• TASK DETAILS:
Only the number is wanted: how many lines of the listing below contain "nach"?
==*==
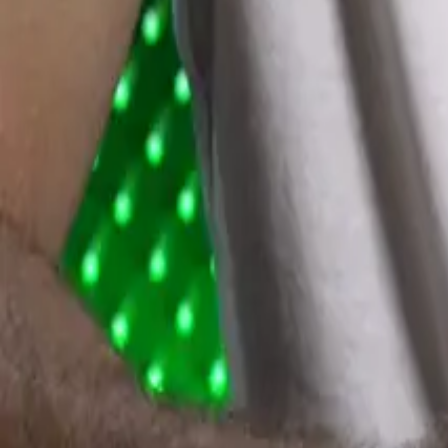
6 min čítania
17. dec 2025
Zampano Igor Matovič
Bez debaty, z celej opozície je Igor Matovič najaktívnejší, najodvážnej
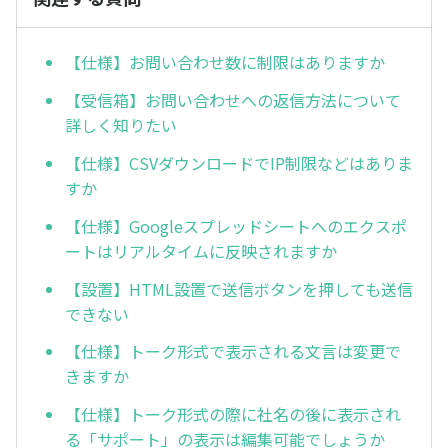
【仕様】お問い合わせ数に制限はありますか
【受信箱】お問い合わせへの返信方法について
詳しく知りたい
【仕様】CSVダウンロードでIP制限などはありま
すか
【仕様】Googleスプレッドシートへのエクスポ
ートはリアルタイムに反映されますか
【設置】HTML設置で送信ボタンを押しても送信
できない
【仕様】トーク形式で表示される文言は変更で
きますか
【仕様】トーク形式の際に社名の後に表示され
る「サポート」の表示は編集可能でしょうか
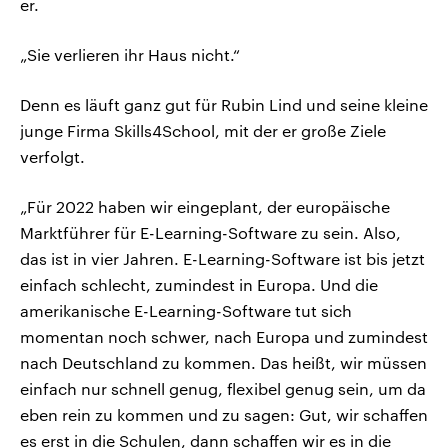
er.
„Sie verlieren ihr Haus nicht.“
Denn es läuft ganz gut für Rubin Lind und seine kleine
junge Firma Skills4School, mit der er große Ziele
verfolgt.
„Für 2022 haben wir eingeplant, der europäische
Marktführer für E-Learning-Software zu sein. Also,
das ist in vier Jahren. E-Learning-Software ist bis jetzt
einfach schlecht, zumindest in Europa. Und die
amerikanische E-Learning-Software tut sich
momentan noch schwer, nach Europa und zumindest
nach Deutschland zu kommen. Das heißt, wir müssen
einfach nur schnell genug, flexibel genug sein, um da
eben rein zu kommen und zu sagen: Gut, wir schaffen
es erst in die Schulen, dann schaffen wir es in die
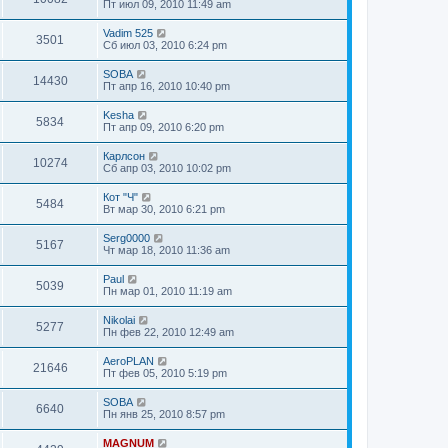
Пт июл 09, 2010 11:49 am
Vadim 525
3501
Сб июл 03, 2010 6:24 pm
SOBA
14430
Пт апр 16, 2010 10:40 pm
Kesha
5834
Пт апр 09, 2010 6:20 pm
Карлсон
10274
Сб апр 03, 2010 10:02 pm
Кот "Ч"
5484
Вт мар 30, 2010 6:21 pm
Serg0000
5167
Чт мар 18, 2010 11:36 am
Paul
5039
Пн мар 01, 2010 11:19 am
Nikolai
5277
Пн фев 22, 2010 12:49 am
AeroPLAN
21646
Пт фев 05, 2010 5:19 pm
SOBA
6640
Пн янв 25, 2010 8:57 pm
MAGNUM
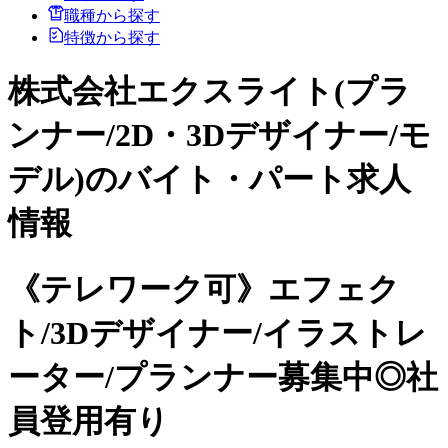
職種から探す
特徴から探す
株式会社エクスライト(プラ
ンナー/2D・3Dデザイナー/モ
デル)のバイト・パート求人
情報
《テレワーク可》エフェク
ト/3Dデザイナー/イラストレ
ーター/プランナー募集中◎社
員登用有り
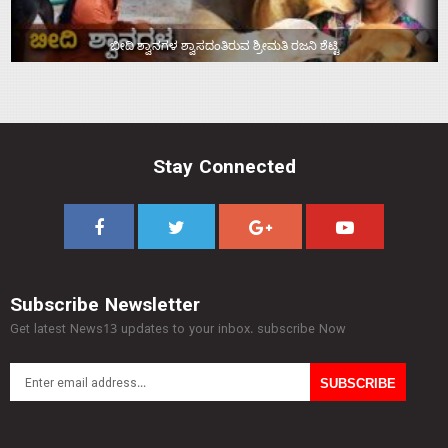
ಬೀದಿ ಶ್ವಾನಗಳ ಶ್ವಾಸದಂತಿರುವ ಶ್ರೀಮತಿ ರಜನಿ ಶೆಟ್ಟಿ
Stay Connected
Subscribe Newsletter
Get latest News13 updates to your inbox. subscribe Now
==*==
• YOUR RESPONSE:
2